How to Finance Your Home Addition Project

Instead of going through the hassle of buying and selling, many homeowners who love their current space turn to home additions when they need more room. A home addition is a great way to add square footage without changing your address. However, it's not as simple as extending floors and raising new walls. Adding an addition to your home is an exciting yet sometimes expensive undertaking.

Options for Financing Your Home Addition

Home additions can cost anywhere from $5,000 to $150,000, with an average price of around $46,000, according to Forbes. For most homeowners, that's a considerable investment. So, how can you cover the costs?

If possible, paying cash for your home addition project is the most straightforward and ideal option. Homeowners can choose to save for an addition or sell an existing piece of property to access cash. Either way, this method frees you from worrying about lenders and interest rates. Depending on your builder, home addition payments may be due upfront, upon completion, or when project milestones are met.

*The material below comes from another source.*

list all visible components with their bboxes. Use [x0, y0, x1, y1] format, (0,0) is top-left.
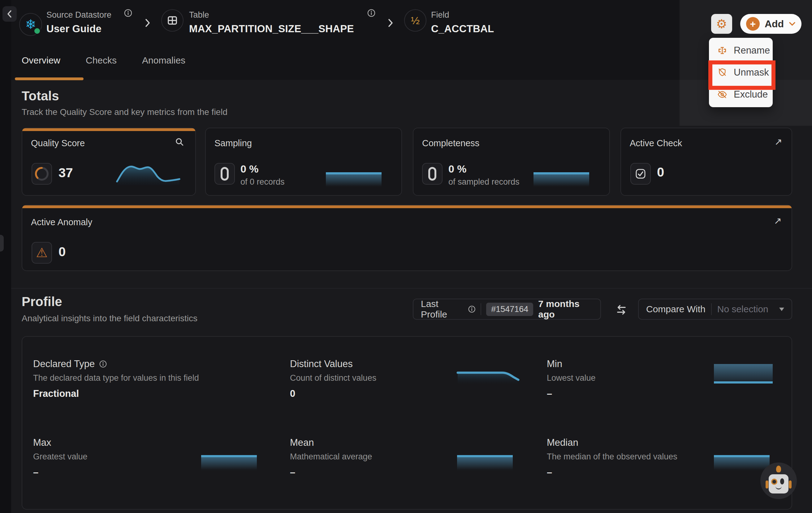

In short, cash can remove much of the hassle of going through a lender, paying fees, and worrying about interest. However, it's understandable that saving enough cash to cover the full amount of an addition isn't feasible for everyone.

Home Equity Loan
Equity, or how much money you would earn from the sale of your home after any associated debts were paid off, is the basis of a home equity loan. You put your home up as collateral for a home equity loan, borrowing against how much wealth you have built up in your property. Much like a mortgage, you are required to make monthly payments toward the loan until it is paid off. Generally, lenders provide a lump sum at a fixed interest rate. Nevertheless, it's important to understand that your home is collateral. If you are unable to repay the loan, you may face foreclosure.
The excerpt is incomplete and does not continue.